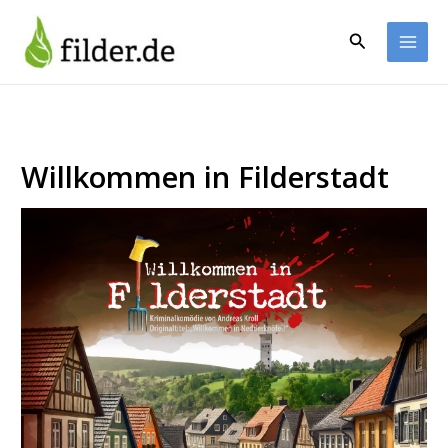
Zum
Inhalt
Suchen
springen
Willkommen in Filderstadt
- - -
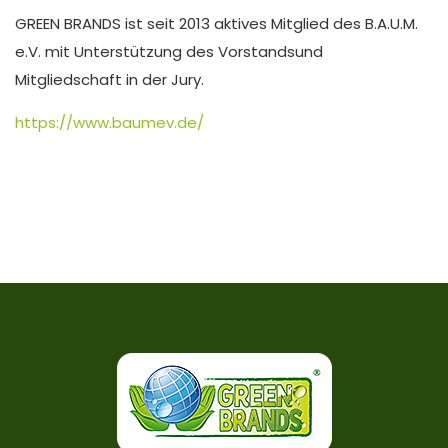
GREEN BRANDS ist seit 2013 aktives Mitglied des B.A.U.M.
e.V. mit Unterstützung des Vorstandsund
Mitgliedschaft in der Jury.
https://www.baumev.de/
- - -
Could you repeat exactly the lines above from the line with "e.V. mit Unterstützung des Vorstandsund" up to and including the line with "https://www.baumev.de/", and only those?

e.V. mit Unterstützung des Vorstandsund
Mitgliedschaft in der Jury.
https://www.baumev.de/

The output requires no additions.